# TASK ITEM
What is needed is an exact copy of the entries below, with the pictures left out.

# DATASET RECORDS

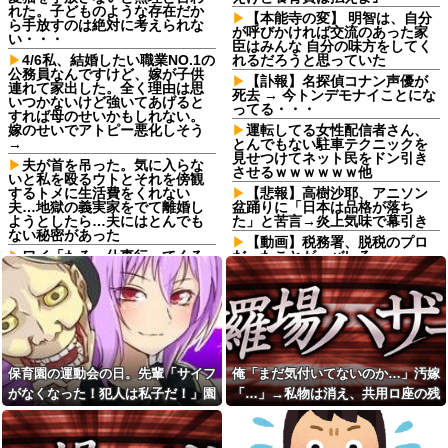
れた。子どものような存在だか
【本能寺の変】 明智は、自分
ら手放すのは絶対に考えられな
が呼びかければ交流のあった家
い・・・
臣はみんな 自分の味方をしてく
4/6私、結婚したい職業NO.1の
れるだろうと思っていた
公務員なんですけど、嫁が子供
【訃報】名探偵コナン声優が
連れて家出した。全く理由は思
死去 → 今トンデモナイことにな
いつかないけど強いてあげると
ってる・・・
すれば母のせいかもしれない。
嫁のせいでアトピー悪化しそう
運転してる女性配信者さん、
→
とんでもない駐車テクニックを
見せつけてネット民をドン引き
夫が首を吊った。気に入らな
させるｗｗｗｗｗｗ他
いと私を殴るウトとそれを傍観
するトメに生活費をくれない
【悲報】高樹沙耶、アニソン
夫…地獄の義実家をでて離婚し
盆踊りに「日本は品格が落ち
ようとしたら…夫にはとんでも
た」と苦言→炎上気味で幕引き
ない秘密があった
【動画】税務署、脱税のプロ
ワイ「たろー仕事行ってくる
だったことが、バレるwww
ね！（飼い犬）」犬「…？（ぷ
【未練】妻の不貞により離婚
い」
した 今後2度と会うつもりはない
母「お姉ちゃんは偉いのに、
と大見得切ったものの、半年過
あんたはねぇ…」私「また比べ
ぎると少しずつ妻が恋しくなっ
るの？」→積もり積もった不満
ていった → 結局、月1の子供面
がついに爆発して…
会日の後に…
嫁からマジで離婚を切り出さ
骨盤骨折の後輩が階段でスカ
保育園の運動会の日。先輩「サイフ
俺「まだ気付いてないのか…」汚嫁
れている。俺がネトゲしすぎて
ートの裾を上げて慎重に降りて
がなくなった！犯人は私子だ！」園
「…」→私物は消え、共用ロ座の残
全くかまわなかったのが原因ら
る姿を見て「お姫様気取りｗ
しく...
ｗ」と爆笑・悪口を連発する社
長「警察沙汰は勘弁して～」→誰も
高は653円。それでも嫁は平然とし
内彼女！事故背景を知りながら
バイト先のコンビニに、泥ま
味方がいないと思ったその時…
ていて…
マウントと嫉妬で嘲笑する性根
みれの土方が入店してきた。子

# RESPONSE
れた。子どものような存在だか
【本能寺の変】 明智は、自分
ら手放すのは絶対に考えられな
が呼びかければ交流のあった家
い・・・
臣はみんな 自分の味方をしてく
4/6私、結婚したい職業NO.1の
れるだろうと思っていた
公務員なんですけど、嫁が子供
【訃報】名探偵コナン声優が
連れて家出した。全く理由は思
死去 → 今トンデモナイことにな
いつかないけど強いてあげると
ってる・・・
すれば母のせいかもしれない。
嫁のせいでアトピー悪化しそう
運転してる女性配信者さん、
→
とんでもない駐車テクニックを
見せつけてネット民をドン引き
夫が首を吊った。気に入らな
させるｗｗｗｗｗｗ他
いと私を殴るウトとそれを傍観
するトメに生活費をくれない
【悲報】高樹沙耶、アニソン
夫…地獄の義実家をでて離婚し
盆踊りに「日本は品格が落ち
ようとしたら…夫にはとんでも
た」と苦言→炎上気味で幕引き
ない秘密があった
【動画】税務署、脱税のプロ
ワイ「たろー仕事行ってくる
だったことが、バレるwww
ね！（飼い犬）」犬「…？（ぷ
【未練】妻の不貞により離婚
い」
した 今後2度と会うつもりはない
母「お姉ちゃんは偉いのに、
と大見得切ったものの、半年過
あんたはねぇ…」私「また比べ
ぎると少しずつ妻が恋しくなっ
るの？」→積もり積もった不満
ていった → 結局、月1の子供面
がついに爆発して…
会日の後に…
嫁からマジで離婚を切り出さ
骨盤骨折の後輩が階段でスカ
保育園の運動会の日。先輩「サイフ
俺「まだ気付いてないのか…」汚嫁
れている。俺がネトゲしすぎて
ートの裾を上げて慎重に降りて
がなくなった！犯人は私子だ！」園
「…」→私物は消え、共用ロ座の残
全くかまわなかったのが原因ら
る姿を見て「お姫様気取りｗ
しく...
ｗ」と爆笑・悪口を連発する社
長「警察沙汰は勘弁して～」→誰も
高は653円。それでも嫁は平然とし
内彼女！事故背景を知りながら
バイト先のコンビニに、泥ま
味方がいないと思ったその時…
ていて…
マウントと嫉妬で嘲笑する性根
みれの土方が入店してきた。子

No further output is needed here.